Which leads me to 2. reason, namely ignorance.
I often meet great ignorance about what it means to be a donor child, why it was necessary and how it is possible. If you have not had to get acquainted with the fertility industry or have a donor child in your life, the general knowledge is incredibly small. This i think, is again due to the secrecy. But I believe that it is also due to the media coverage.
In general, I am incredibly upset by and tired of the media coverage regarding donor children. The media always look for the story. This means that the children who have lived a normal life without a whole lot of deprivation are not an exciting story. But the troubled ones are.

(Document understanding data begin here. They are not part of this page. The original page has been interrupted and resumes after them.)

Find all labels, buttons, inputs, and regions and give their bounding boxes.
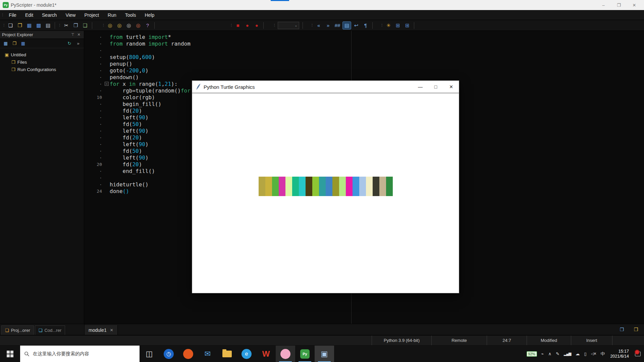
ime-indicator[interactable]: 中 bbox=[600, 351, 605, 357]
battery-badge[interactable]: 92% bbox=[527, 351, 537, 357]
pen-icon[interactable]: ✎ bbox=[556, 351, 559, 356]
project-explorer-toolbar: ▦❐▦↻» bbox=[0, 39, 84, 48]
taskbar-search-input[interactable]: 在这里输入你要搜索的内容 bbox=[20, 346, 140, 362]
export-icon[interactable]: ▤ bbox=[44, 21, 52, 29]
find-next-icon[interactable]: ◎ bbox=[115, 21, 124, 29]
menu-file[interactable]: File bbox=[4, 10, 21, 20]
window-layout-icon[interactable]: ⊞ bbox=[403, 21, 412, 29]
volume-muted-icon[interactable]: ◁✕ bbox=[591, 352, 596, 356]
orange-app-icon[interactable] bbox=[178, 346, 198, 362]
photos-app-icon[interactable] bbox=[276, 346, 295, 362]
task-view-icon[interactable]: ◫ bbox=[140, 346, 159, 362]
maximize-button[interactable]: ❐ bbox=[611, 0, 627, 10]
menu-tools[interactable]: Tools bbox=[121, 10, 141, 20]
project-save-icon[interactable]: ▦ bbox=[19, 40, 27, 47]
turtle-graphics-window[interactable]: Python Turtle Graphics — □ ✕ bbox=[192, 80, 459, 293]
cut-icon[interactable]: ✂ bbox=[62, 21, 71, 29]
start-button[interactable] bbox=[0, 346, 20, 362]
code-token: ): bbox=[171, 81, 177, 87]
mail-app-icon[interactable]: ✉ bbox=[198, 346, 217, 362]
pilcrow-icon[interactable]: ¶ bbox=[361, 21, 370, 29]
line-numbers-icon[interactable]: ## bbox=[333, 21, 342, 29]
taskbar-clock[interactable]: 15:17 2021/6/14 bbox=[607, 349, 632, 359]
turtle-window-titlebar[interactable]: Python Turtle Graphics — □ ✕ bbox=[192, 81, 459, 93]
find-icon[interactable]: ◎ bbox=[106, 21, 114, 29]
dock-tab-projorer[interactable]: ❏Proj...orer bbox=[1, 325, 34, 335]
run-config-combo[interactable]: ⌄ bbox=[278, 22, 299, 29]
find-in-files-icon[interactable]: ◎ bbox=[134, 21, 143, 29]
code-token: 1 bbox=[158, 81, 162, 87]
active-app-icon[interactable]: ▣ bbox=[315, 346, 334, 362]
code-token: color(rgb) bbox=[110, 94, 155, 101]
gutter-label: 20 bbox=[84, 162, 104, 167]
code-token: -200 bbox=[126, 67, 139, 74]
folder-icon bbox=[222, 351, 232, 357]
cloud-icon[interactable]: ☁ bbox=[576, 351, 580, 356]
open-file-icon[interactable]: ❐ bbox=[15, 21, 24, 29]
turtle-minimize-button[interactable]: — bbox=[413, 81, 428, 93]
minimize-button[interactable]: – bbox=[596, 0, 611, 10]
color-swatch bbox=[319, 177, 326, 196]
tree-item-run-configurations[interactable]: ❒Run Configurations bbox=[0, 66, 84, 73]
table-icon[interactable]: ⊞ bbox=[393, 21, 402, 29]
paste-icon[interactable]: ❑ bbox=[81, 21, 90, 29]
code-line: · bbox=[84, 47, 239, 54]
help-search-icon[interactable]: ? bbox=[143, 21, 152, 29]
toolbar-grip: ⁞ bbox=[229, 23, 233, 28]
tray-expand-icon[interactable]: ∧ bbox=[548, 351, 551, 356]
breakpoint-icon[interactable]: ● bbox=[243, 21, 252, 29]
clear-breakpoints-icon[interactable]: ● bbox=[252, 21, 261, 29]
indent-icon[interactable]: » bbox=[324, 21, 332, 29]
menu-help[interactable]: Help bbox=[140, 10, 159, 20]
gutter-label: 10 bbox=[84, 95, 104, 100]
color-swatch bbox=[312, 177, 319, 196]
close-button[interactable]: ✕ bbox=[627, 0, 642, 10]
turtle-maximize-button[interactable]: □ bbox=[428, 81, 443, 93]
file-explorer-icon[interactable] bbox=[217, 346, 237, 362]
edge-browser-icon[interactable]: e bbox=[237, 346, 256, 362]
clock-app-icon[interactable]: ◷ bbox=[159, 346, 178, 362]
menu-edit[interactable]: Edit bbox=[21, 10, 38, 20]
replace-icon[interactable]: ◎ bbox=[124, 21, 133, 29]
panel-overflow-icon[interactable]: » bbox=[74, 40, 82, 47]
save-all-icon[interactable]: ▩ bbox=[34, 21, 43, 29]
unindent-icon[interactable]: « bbox=[314, 21, 323, 29]
tab-close-icon[interactable]: ✕ bbox=[110, 328, 113, 333]
project-open-icon[interactable]: ❐ bbox=[10, 40, 18, 47]
battery-icon[interactable]: ▯ bbox=[584, 351, 587, 356]
options-icon[interactable]: ✳ bbox=[384, 21, 393, 29]
menu-project[interactable]: Project bbox=[80, 10, 103, 20]
tab-module1[interactable]: module1 ✕ bbox=[85, 325, 118, 335]
pin-icon[interactable]: ⊤ bbox=[70, 33, 76, 37]
tree-item-files[interactable]: ❒Files bbox=[0, 58, 84, 66]
menu-search[interactable]: Search bbox=[38, 10, 61, 20]
clock-time: 15:17 bbox=[610, 349, 629, 354]
toolbar-divider bbox=[372, 22, 373, 29]
project-new-icon[interactable]: ▦ bbox=[2, 40, 10, 47]
turtle-close-button[interactable]: ✕ bbox=[443, 81, 459, 93]
network-signal-icon[interactable]: ▂▄▆ bbox=[564, 352, 571, 356]
menu-view[interactable]: View bbox=[61, 10, 80, 20]
word-wrap-icon[interactable]: ↩ bbox=[352, 21, 361, 29]
wps-office-icon[interactable]: W bbox=[256, 346, 276, 362]
app-icon-shape: Py bbox=[300, 349, 310, 359]
fold-marker-icon[interactable]: − bbox=[105, 82, 109, 86]
tree-item-untitled[interactable]: ▣Untitled bbox=[0, 51, 84, 58]
save-file-icon[interactable]: ▦ bbox=[25, 21, 34, 29]
project-refresh-icon[interactable]: ↻ bbox=[65, 40, 73, 47]
gutter-label: · bbox=[84, 55, 104, 60]
bolt-icon[interactable]: ⌁ bbox=[541, 351, 544, 356]
folder-shortcut-icon[interactable]: ❒ bbox=[632, 325, 640, 334]
new-file-icon[interactable]: ❏ bbox=[6, 21, 15, 29]
window-list-icon[interactable]: ❐ bbox=[618, 325, 626, 334]
copy-icon[interactable]: ❐ bbox=[71, 21, 80, 29]
status-cell-24-7: 24:7 bbox=[487, 336, 527, 345]
menu-run[interactable]: Run bbox=[103, 10, 121, 20]
stop-icon[interactable]: ■ bbox=[233, 21, 242, 29]
show-special-chars-icon[interactable]: ▤ bbox=[342, 21, 351, 29]
toolbar-group: ⁞■●● bbox=[229, 20, 261, 31]
gutter-label: 24 bbox=[84, 189, 104, 194]
pyscripter-taskbar-icon[interactable]: Py bbox=[295, 346, 315, 362]
dock-tab-codrer[interactable]: ❏Cod...rer bbox=[35, 325, 65, 335]
panel-close-icon[interactable]: ✕ bbox=[76, 33, 82, 37]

This media coverage reflects in the opinions and attitudes of the general public. This is a big problem. These opinions are formed on a false basis when the media only show the donor children who are feeling betrayed.
I recently volunteered to participate in a danish TV show. After a little correspondence back and forth, they could not use me anyway. This was because my story was simply too positive and not the perspective they wanted to make upon donor conceived children.
I personally have never had a need to contact or know more about my donor or potential half-siblings. I have my own family. This was not what they wanted to hear.
I have now seen the show, where a girl represents donor children. I think it’s really good that she gets to tell about her perception of being a donor child. But yet again she fells like she misses him in her life ad have a strong wish to meet her donor.
I this one sided journalism provides the world with the wrong impression. I think it gives a misleading impression of the needs of donor children. We do not all have the same need to know the donor. Not every donor conceived child is sad about this fact.
I wish fore a change in the future. I wish that journalist well recognize their responsibility to varied journalism so we do now leave the world with constructed truths. I wish this for the future donor conceived children.